What Is The Origin Of (170)?…
Kip
If you sleep the recommended eight hours a day, then you will have been kipping for a third of your life. We use kip to describe sleep or the act of sleeping. It can be used as a noun, as in “Get some kip” or are an intransitive verb, as in “they kipped in the barn.” But where does kip come from? The answer is, probably, from Denmark via Ireland.
The suspect for the word’s ultimate origin is the Danish word kippe which meant a hut or a low sort of alehouse, the type of which I like to frequent. However, by the time it got to Ireland it was a slang term for a brothel. James Joyce, in Ulysses, one of the world’s greatest books that few us have ever read, published in 1922, Leopold Bloom responds to the androgynous prostitute, Bella Cohen, “I saw him, kipkeeper! Pox and gleet vendor!” In his collection of oral history entitled Dublin Tenement Life, published in 1994, Kevin Corrigan reports the following contribution; “Now we didn’t call them madams, the outsiders called them madams. We called them kip-keepers. The houses that they lived in were called kips.” Alternative variants in Dublin slang for brothels were kip-house and kip-shop.
The word first appeared in English literature in Oliver Goldsmith’s The Vicar of Wakefield, published in 1766. “My business was to attend him at auctions,” he wrote, “.. to take the left hand in his chariot when not filled by another, and to assist at tattering a kip, as the phrase was, when we had a mind for a Frolic.” Goldsmith was Irish and educated in Dublin and almost certainly this is where he picked up this piece of vernacular. A later commentator noted that tattering a kip describe the act of smashing up a house of ill-repute.
By the time the word had crossed the Irish Sea to mainland Britain in the 19th century it had lost its specific association with prostitution and came to refer to a common lodging-house or, more specifically, a bed in such a house and then, by extension, a bed in general. So by 1879 we find, in the MacMillan Magazine, “so I went home, turned into kip.” However, in parallel was its usage as a form of lodging house as can be seen from the edition of Pall Mall Magazine for 27th September 1883; “The next alternative is the common lodging-house or kip, which, for the moderate sum of fourpence, supplies the applicant with a bed.” Similarly, in Round London, published between 1893 and 1896, kip is used to describe a doss-house; “the sort of life that was led in kips, or doss-houses.”
We have noted before in our etymological explorations the tendency for a verb to develop from a noun.

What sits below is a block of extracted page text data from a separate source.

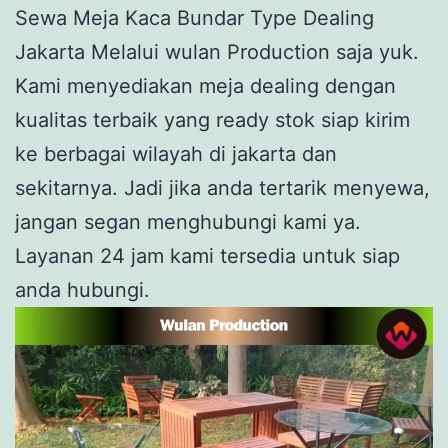
Sewa Meja Kaca Bundar Type Dealing
Jakarta Melalui wulan Production saja yuk.
Kami menyediakan meja dealing dengan
kualitas terbaik yang ready stok siap kirim
ke berbagai wilayah di jakarta dan
sekitarnya. Jadi jika anda tertarik menyewa,
jangan segan menghubungi kami ya.
Layanan 24 jam kami tersedia untuk siap
anda hubungi.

This trend still continues, the most egregious example, to my mind, is the sports commentators use of to medal to refer to some sportsperson who is likely to end up in a medal-winning position. So early in the 20th century kip began to appear as a verb meaning to sleep, the activity associated with mainland, but not Irish, kips. Nowadays, kip is used exclusively to denote the act of sleeping without any reference to brothels or doss-houses.
An interesting transformation, to be sure.